FaceBóg
12:41:00Statystyki pokazują nam jak bardzo ważną rolę w naszym życiu odgrywa Facebook. Jego społeczność liczy już sobie ponad miliard użytkowników, z czego Polacy to stanowią zaledwie około 20 milionów osób. Portal ten już chyba dawno przestał służyć jako miejsce do kontaktu z przyjaciółmi. Dziś możesz pochwalić się tu tym jak mieszkasz, wyglądasz, jaki masz samochód, a jeśli włożysz w to trochę wysiłku i czasu – możesz znaleźć tu swoją drugą połówkę. Facebook to jedna z wielu stron którą ludzie zaczęli traktować jak ,,portal randkowy”. Dla wielu zdesperowanych użytkowników opcja ,,Zaczep” jest często zrządzeniem losu. Słowa z memu ,,Zaczepię – może porucham” stały się dla niektórych z nich wyznacznikiem ich działań.
Jakby tego było mało to coraz więcej użytkowników tego portalu to dzieci. Zdaniem naukowców Facebook może rozpraszać dziecko i powodować problemy z koncentracją, które staną się przyczyną trudności z nauką. Badania udowodniły też że uczniowie i studenci, którzy sprawdzają swój profil na Facebooku przynajmniej co 15 minut, mają znacznie gorsze oceny niż ich rówieśnicy. Ale wracając do dzieci – pamiętacie te czasy gdy zamiast wracać do domu biegaliśmy po boisku za piłką, taplaliśmy się w kałużach mimo krzyku mamy i spędzaliśmy całe godziny na placu zabaw? Dziś większość naszych młodszych ,,kolegów” zamienia podwórko na ,,tablicę” portalu społecznościowego.

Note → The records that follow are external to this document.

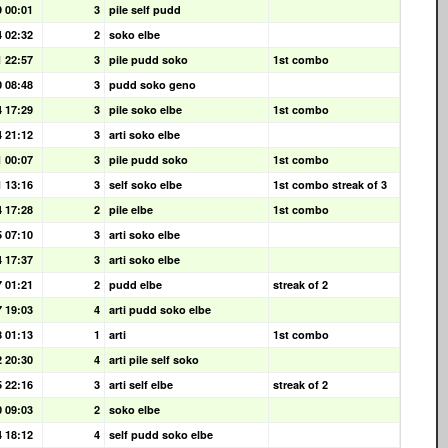
9 00:01
3
pile self pudd
4 02:32
2
soko elbe
1 22:57
3
pile pudd soko
1st combo
0 08:48
3
pudd soko geno
4 17:29
3
pile soko elbe
1st combo
4 21:12
3
arti soko elbe
1 00:07
3
pile pudd soko
1st combo
1 13:16
3
self soko elbe
1st combo streak of 3
4 17:28
2
pile elbe
1st combo
5 07:10
3
arti soko elbe
4 17:37
3
arti soko elbe
7 01:21
2
pudd elbe
streak of 2
7 19:03
4
arti pudd soko elbe
8 01:13
1
arti
1st combo
2 20:30
4
arti pile self soko
5 22:16
3
arti self elbe
streak of 2
0 09:03
2
soko elbe
4 18:12
4
self pudd soko elbe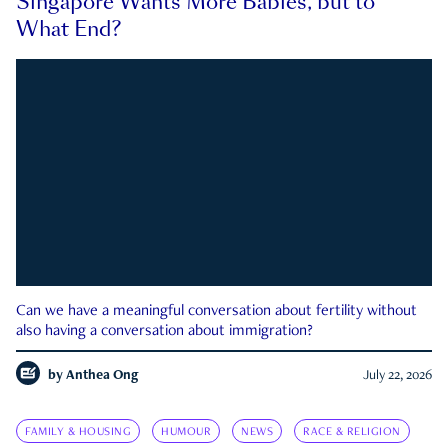
Singapore Wants More Babies, but to
What End?
Can we have a meaningful conversation about fertility without
also having a conversation about immigration?
by
Anthea Ong
July 22, 2026
FAMILY & HOUSING
HUMOUR
NEWS
RACE & RELIGION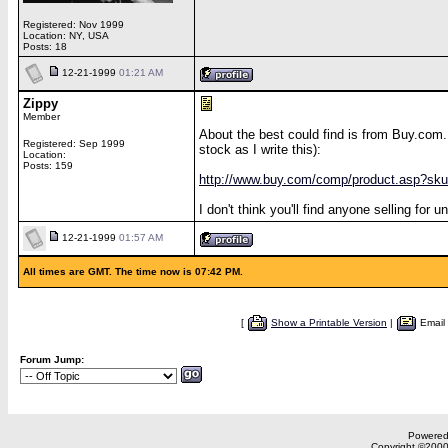
Registered: Nov 1999
Location: NY, USA
Posts: 18
12-21-1999
01:21 AM
Zippy
Member
About the best could find is from Buy.com.
Registered: Sep 1999
stock as I write this):
Location:
Posts: 159
http://www.buy.com/comp/product.asp?sk
I don't think you'll find anyone selling fo
12-21-1999
01:57 AM
All times are GMT. The time now is 07:42 PM.
[
Show a Printable Version
|
Email
Forum Jump:
Powered 
Copyright ©2000,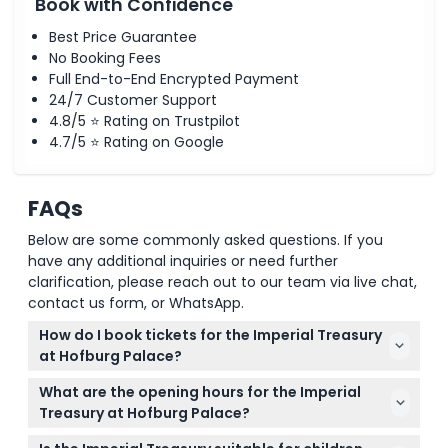
Book with Confidence
Best Price Guarantee
No Booking Fees
Full End-to-End Encrypted Payment
24/7 Customer Support
4.8/5 ⭐ Rating on Trustpilot
4.7/5 ⭐ Rating on Google
FAQs
Below are some commonly asked questions. If you
have any additional inquiries or need further
clarification, please reach out to our team via live chat,
contact us form, or WhatsApp.
How do I book tickets for the Imperial Treasury
at Hofburg Palace?
You can easily book your tickets online right here
What are the opening hours for the Imperial
on our website, selecting from available dates and
Treasury at Hofburg Palace?
ticket types during the booking process.
Opening hours can vary, so please check the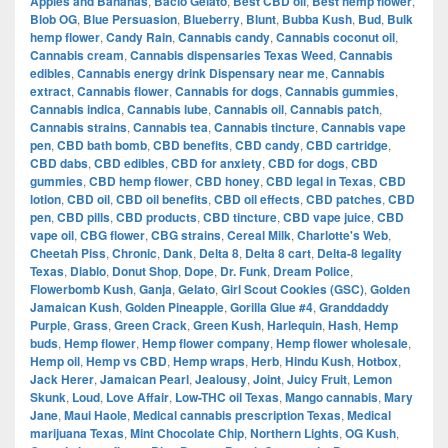
Apples and Bananas
,
Bacio Gelato
,
Best CBD oil
,
Best hemp flower
,
Blob OG
,
Blue Persuasion
,
Blueberry
,
Blunt
,
Bubba Kush
,
Bud
,
Bulk
hemp flower
,
Candy Rain
,
Cannabis candy
,
Cannabis coconut oil
,
Cannabis cream
,
Cannabis dispensaries Texas Weed
,
Cannabis
edibles
,
Cannabis energy drink Dispensary near me
,
Cannabis
extract
,
Cannabis flower
,
Cannabis for dogs
,
Cannabis gummies
,
Cannabis indica
,
Cannabis lube
,
Cannabis oil
,
Cannabis patch
,
Cannabis strains
,
Cannabis tea
,
Cannabis tincture
,
Cannabis vape
pen
,
CBD bath bomb
,
CBD benefits
,
CBD candy
,
CBD cartridge
,
CBD dabs
,
CBD edibles
,
CBD for anxiety
,
CBD for dogs
,
CBD
gummies
,
CBD hemp flower
,
CBD honey
,
CBD legal in Texas
,
CBD
lotion
,
CBD oil
,
CBD oil benefits
,
CBD oil effects
,
CBD patches
,
CBD
pen
,
CBD pills
,
CBD products
,
CBD tincture
,
CBD vape juice
,
CBD
vape oil
,
CBG flower
,
CBG strains
,
Cereal Milk
,
Charlotte's Web
,
Cheetah Piss
,
Chronic
,
Dank
,
Delta 8
,
Delta 8 cart
,
Delta-8 legality
Texas
,
Diablo
,
Donut Shop
,
Dope
,
Dr. Funk
,
Dream Police
,
Flowerbomb Kush
,
Ganja
,
Gelato
,
Girl Scout Cookies (GSC)
,
Golden
Jamaican Kush
,
Golden Pineapple
,
Gorilla Glue #4
,
Granddaddy
Purple
,
Grass
,
Green Crack
,
Green Kush
,
Harlequin
,
Hash
,
Hemp
buds
,
Hemp flower
,
Hemp flower company
,
Hemp flower wholesale
,
Hemp oil
,
Hemp vs CBD
,
Hemp wraps
,
Herb
,
Hindu Kush
,
Hotbox
,
Jack Herer
,
Jamaican Pearl
,
Jealousy
,
Joint
,
Juicy Fruit
,
Lemon
Skunk
,
Loud
,
Love Affair
,
Low-THC oil Texas
,
Mango cannabis
,
Mary
Jane
,
Maui Haole
,
Medical cannabis prescription Texas
,
Medical
marijuana Texas
,
Mint Chocolate Chip
,
Northern Lights
,
OG Kush
,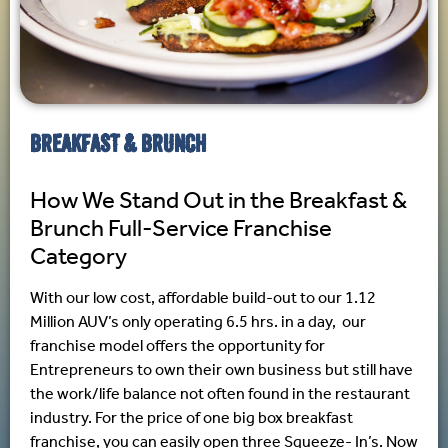
BREAKFAST & BRUNCH
How We Stand Out in the Breakfast &
Brunch Full-Service Franchise
Category
With our low cost, affordable build-out to our 1.12
Million AUV’s only operating 6.5 hrs. in a day, our
franchise model offers the opportunity for
Entrepreneurs to own their own business but still have
the work/life balance not often found in the restaurant
industry. For the price of one big box breakfast
franchise, you can easily open three Squeeze- In’s. Now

O dziwo prócz negatywnych cech, Facebook posiada też pozytywne strony. Oprócz stron oferujących ciekawe informacje, profili naszych ulubionych gwiazd możemy również odświeżyć ,,stare znajomości”, założyć grupę (co dla uczniów i studentów jest bardzo pomocne). Możemy też dowiedzieć się o ciekawych wydarzeniach kulturalnych w okolicy, o tym czy wybierają się na nie nasi znajomi a także dzięki takim stronkom jak ,,Polecam/ Nie polecam…” możemy poznać opinie ludzi na temat miejsc, firm, etc. z których ofert mamy zamiar skorzystać.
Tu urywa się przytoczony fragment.